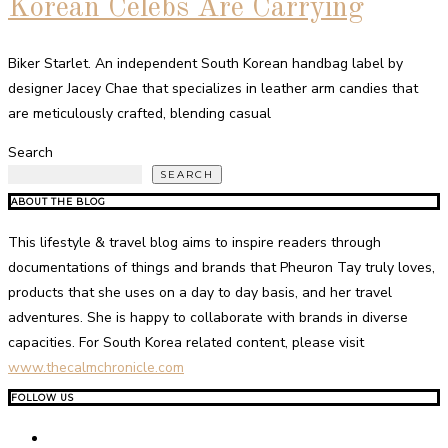
Korean Celebs Are Carrying
Biker Starlet. An independent South Korean handbag label by
designer Jacey Chae that specializes in leather arm candies that
are meticulously crafted, blending casual
Search
SEARCH
ABOUT THE BLOG
This lifestyle & travel blog aims to inspire readers through
documentations of things and brands that Pheuron Tay truly loves,
products that she uses on a day to day basis, and her travel
adventures. She is happy to collaborate with brands in diverse
capacities. For South Korea related content, please visit
www.thecalmchronicle.com
FOLLOW US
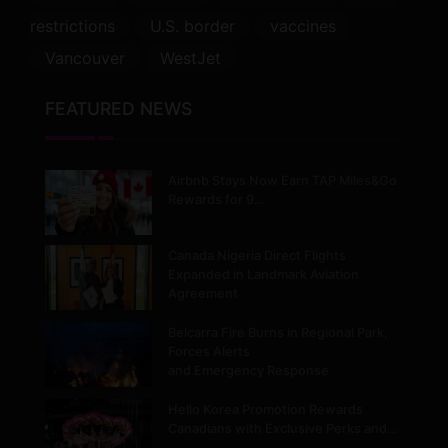
restrictions
U.S. border
vaccines
Vancouver
WestJet
FEATURED NEWS
Airbnb Stays Now Earn TAP Miles&Go
Rewards for 9…
Canada Nigeria Direct Flights
Expanded in Landmark Aviation
Agreement
Belcarra Fire Burns in Regional Park,
Forces Alerts
and Emergency Response
Hello Korea Promotion Rewards
Canadians with Exclusive Perks and…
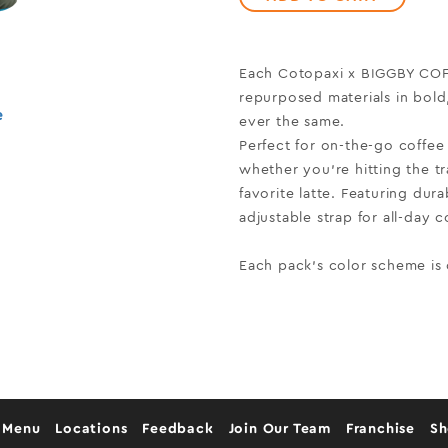
Each Cotopaxi x BIGGBY COFF
repurposed materials in bol
e
ever the same.
Perfect for on-the-go coffee 
whether you’re hitting the tr
favorite latte. Featuring dur
adjustable strap for all-day co
Each pack's color scheme is
 Menu
Locations
Feedback
Join Our Team
Franchise
S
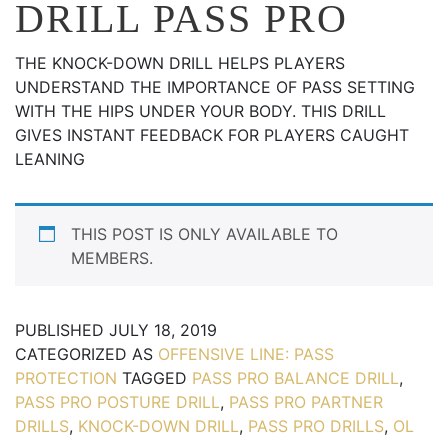
DRILL PASS PRO
THE KNOCK-DOWN DRILL HELPS PLAYERS
UNDERSTAND THE IMPORTANCE OF PASS SETTING
WITH THE HIPS UNDER YOUR BODY. THIS DRILL
GIVES INSTANT FEEDBACK FOR PLAYERS CAUGHT
LEANING
THIS POST IS ONLY AVAILABLE TO
MEMBERS.
PUBLISHED
JULY 18, 2019
CATEGORIZED AS
OFFENSIVE LINE: PASS
PROTECTION
TAGGED
PASS PRO BALANCE DRILL
,
PASS PRO POSTURE DRILL
,
PASS PRO PARTNER
DRILLS
,
KNOCK-DOWN DRILL
,
PASS PRO DRILLS
,
OL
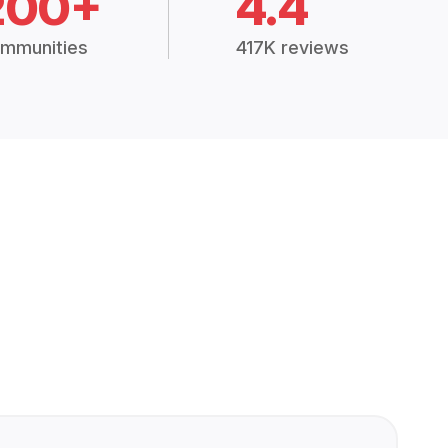
200+
4.4
mmunities
417K reviews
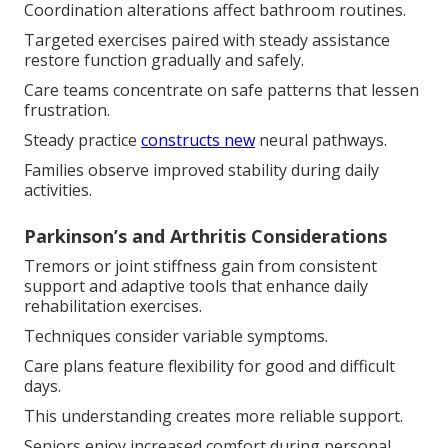
Coordination alterations affect bathroom routines.
Targeted exercises paired with steady assistance
restore function gradually and safely.
Care teams concentrate on safe patterns that lessen
frustration.
Steady practice
constructs new
neural pathways.
Families observe improved stability during daily
activities.
Parkinson’s and Arthritis Considerations
Tremors or joint stiffness gain from consistent
support and adaptive tools that enhance daily
rehabilitation exercises.
Techniques consider variable symptoms.
Care plans feature flexibility for good and difficult
days.
This understanding creates more reliable support.
Seniors enjoy increased comfort during personal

────────────────────

TASK DETAILS => Between and including the line above that contains "favorite latte. Featuring dur" and the line that contains "Techniques consider variable symptoms.", restate every line word for word. Pictures stay out.

EXERCISE RESPONSE =>
favorite latte. Featuring dur
adjustable strap for all-day co
Each pack's color scheme is
 Menu
Locations
Feedback
Join Our Team
Franchise
S
DRILL PASS PRO
THE KNOCK-DOWN DRILL HELPS PLAYERS
UNDERSTAND THE IMPORTANCE OF PASS SETTING
WITH THE HIPS UNDER YOUR BODY. THIS DRILL
GIVES INSTANT FEEDBACK FOR PLAYERS CAUGHT
LEANING
THIS POST IS ONLY AVAILABLE TO
MEMBERS.
PUBLISHED
JULY 18, 2019
CATEGORIZED AS
OFFENSIVE LINE: PASS
PROTECTION
TAGGED
PASS PRO BALANCE DRILL
,
PASS PRO POSTURE DRILL
,
PASS PRO PARTNER
DRILLS
,
KNOCK-DOWN DRILL
,
PASS PRO DRILLS
,
OL
200+
4.4
mmunities
417K reviews
Coordination alterations affect bathroom routines.
Targeted exercises paired with steady assistance
restore function gradually and safely.
Care teams concentrate on safe patterns that lessen
frustration.
Steady practice
constructs new
neural pathways.
Families observe improved stability during daily
activities.
Parkinson’s and Arthritis Considerations
Tremors or joint stiffness gain from consistent
support and adaptive tools that enhance daily
rehabilitation exercises.
Techniques consider variable symptoms.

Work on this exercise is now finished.